Calling a person an “illegal” (or an “alien) is dehumanizing because it describes him or her not as a person, but as an object. It makes others feel unrelated to and uninvested in that person’s rights as a human. The alien becomes something that deserves to be deported, torn away from not only family but from the “illegal” employment that is most likely used to support family. Is any other person who breaks any given law in America automatically an “illegal?” People can do illegal things, but no person is just inherently illegal because of the place they are in.
Many immigrants just happen to belong to minority ethnicities, and although there are surely many white immigrants as well, it’s easy to see why, legality aside, racial minorities are more easily profiled as being an immigrant. Arizona SB 1070 was a good example of how this sort of profiling can result in what is essentially a civil rights violation. The way I see it, the law rendered the ethnicity of hispanics as probable cause to being a (potentially illegal) immigrant.

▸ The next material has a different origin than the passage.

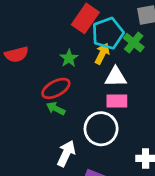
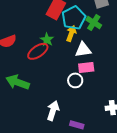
red ellipse: (56, 88) -> (38, 51), moved
green arrow: (56, 109) -> (18, 82), moved, size x1.6
white circle: (101, 129) -> (75, 80), moved, size x0.6

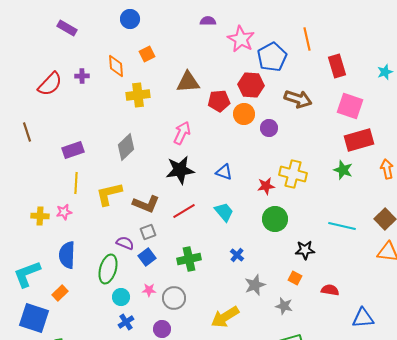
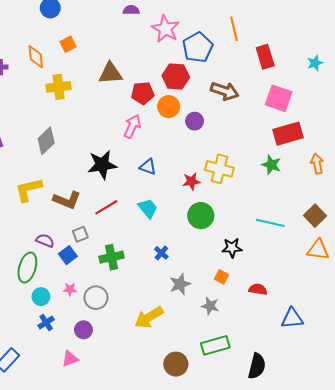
pink arrow: (182, 133) -> (132, 126), moved
gray square: (148, 232) -> (80, 234), moved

One might argue that class also plays a role in situations like SB 1070. Do you think a wealthy Mexican immigrant would experience the same amount pressure from this law (and potential for such profiling) as a poor Mexican immigrant? Now I have to assume that illegal employment in America doesn’t pay very well, and it’s a fact that, although undocumented workers pay taxes (i.e. sales tax, income tax), they receive none of the personal benefits or rights attributed with being a taxpaying citizen. I must therefore assume that the immigrants seeking such work often risk the illegality because they are unable to afford a legal means of entering the country in the first place (citizenship fees, cost of an immigration lawyer, etc).